Tuesday, June 15, 2010

All I need to know I learned from never trusting economists

Wall Street Journal:

Spain has been scrambling in recent weeks to convince markets that it can repair both its ballooning deficit and its troubled banking sector. Spain's Socialist government plans on Wednesday to begin pushing through a controversial labor-market overhaul that seeks to address a problem that many economists say is at the heart of Europe's economic malaise: rigid labor markets that dissuade companies from investing.
...
Many economists argue that the only way for such countries to rebound is for governments to unshackle their heavily regulated economies by making it easier for businesses to operate.
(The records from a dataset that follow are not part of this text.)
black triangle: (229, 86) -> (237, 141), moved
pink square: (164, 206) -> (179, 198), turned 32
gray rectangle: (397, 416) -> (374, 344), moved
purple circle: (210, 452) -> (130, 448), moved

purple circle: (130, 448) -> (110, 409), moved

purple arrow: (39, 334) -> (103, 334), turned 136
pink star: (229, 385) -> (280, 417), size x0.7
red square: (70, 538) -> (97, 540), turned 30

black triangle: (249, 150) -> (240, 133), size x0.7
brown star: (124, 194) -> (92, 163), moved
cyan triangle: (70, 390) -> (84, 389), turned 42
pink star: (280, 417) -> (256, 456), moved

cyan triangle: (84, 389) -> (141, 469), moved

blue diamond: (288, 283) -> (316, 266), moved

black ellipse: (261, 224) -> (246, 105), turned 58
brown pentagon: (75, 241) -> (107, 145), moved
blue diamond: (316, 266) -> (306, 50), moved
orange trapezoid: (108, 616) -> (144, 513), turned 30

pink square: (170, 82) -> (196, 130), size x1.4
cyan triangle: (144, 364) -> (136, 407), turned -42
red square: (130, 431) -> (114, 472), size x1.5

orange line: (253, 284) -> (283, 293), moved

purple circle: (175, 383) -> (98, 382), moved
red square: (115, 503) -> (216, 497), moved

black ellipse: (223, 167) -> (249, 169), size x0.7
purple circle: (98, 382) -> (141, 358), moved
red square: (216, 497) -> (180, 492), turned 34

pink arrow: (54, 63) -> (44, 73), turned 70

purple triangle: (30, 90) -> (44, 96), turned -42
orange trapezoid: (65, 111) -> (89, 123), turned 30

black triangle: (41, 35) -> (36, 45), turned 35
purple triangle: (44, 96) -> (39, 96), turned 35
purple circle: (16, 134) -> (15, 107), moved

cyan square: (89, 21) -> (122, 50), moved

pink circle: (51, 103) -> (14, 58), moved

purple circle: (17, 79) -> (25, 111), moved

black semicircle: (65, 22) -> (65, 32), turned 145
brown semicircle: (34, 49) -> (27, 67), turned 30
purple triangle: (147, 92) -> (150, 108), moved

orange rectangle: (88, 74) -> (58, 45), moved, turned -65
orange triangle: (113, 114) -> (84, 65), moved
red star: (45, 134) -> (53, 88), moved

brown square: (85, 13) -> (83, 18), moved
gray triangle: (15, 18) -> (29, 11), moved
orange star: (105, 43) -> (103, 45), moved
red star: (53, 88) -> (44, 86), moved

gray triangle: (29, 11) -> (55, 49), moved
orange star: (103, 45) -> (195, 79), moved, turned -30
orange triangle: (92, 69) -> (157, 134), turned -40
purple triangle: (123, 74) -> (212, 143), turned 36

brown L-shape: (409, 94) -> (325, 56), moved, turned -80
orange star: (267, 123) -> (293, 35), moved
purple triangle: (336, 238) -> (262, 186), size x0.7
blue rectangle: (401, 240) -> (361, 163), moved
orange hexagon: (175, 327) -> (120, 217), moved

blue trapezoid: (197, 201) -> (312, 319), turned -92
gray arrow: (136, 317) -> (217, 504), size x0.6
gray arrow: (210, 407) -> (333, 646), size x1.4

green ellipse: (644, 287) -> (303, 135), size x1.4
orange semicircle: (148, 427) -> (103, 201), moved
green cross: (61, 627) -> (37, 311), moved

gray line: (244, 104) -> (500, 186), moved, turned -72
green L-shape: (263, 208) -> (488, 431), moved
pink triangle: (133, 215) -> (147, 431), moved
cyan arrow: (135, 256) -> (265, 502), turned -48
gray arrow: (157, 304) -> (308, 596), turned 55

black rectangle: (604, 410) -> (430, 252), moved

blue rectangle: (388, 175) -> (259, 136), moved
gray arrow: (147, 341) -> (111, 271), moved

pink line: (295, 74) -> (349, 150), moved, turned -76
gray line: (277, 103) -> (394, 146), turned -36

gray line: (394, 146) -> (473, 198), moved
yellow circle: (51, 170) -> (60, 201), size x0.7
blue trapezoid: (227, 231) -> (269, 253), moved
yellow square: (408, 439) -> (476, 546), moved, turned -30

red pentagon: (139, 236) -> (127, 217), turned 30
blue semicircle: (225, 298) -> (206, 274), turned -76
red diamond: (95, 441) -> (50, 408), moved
Spain "as a whole needs to become more competitive, and the labor market is one of its least competitive parts," said Fernando Fernandez, an economist and professor at Madrid's IE Business School.

The country has a two-tier labor market similar to those in France and Germany. One level typically includes older, skilled workers in jobs that pay well and are protected. The second consists of younger workers who earn less and can be easily dismissed. Critics say this system has resulted in high youth unemployment and argue that deregulating the first tier would lead to the creation of more and better jobs.

Insofar as economics is the art of delivering bad news to the public in the sunny dialect of investors, we may extrapolate from "jobs that pay well and are protected" to "the creation of more and better jobs" everything we need to know.

2 comments:

Anonymous said...

everything i needed to know about economics i (wished i had) learned right here.

ASP said...

economics is the art of delivering bad news to the public in the sunny dialect of investors

Excellent observation. Dismantling workers' rights becomes "deregulation" and even "unshackling" of the economy, while "more and better jobs" is meant to suggest there will be more of the better jobs although, of course, no such thing is said.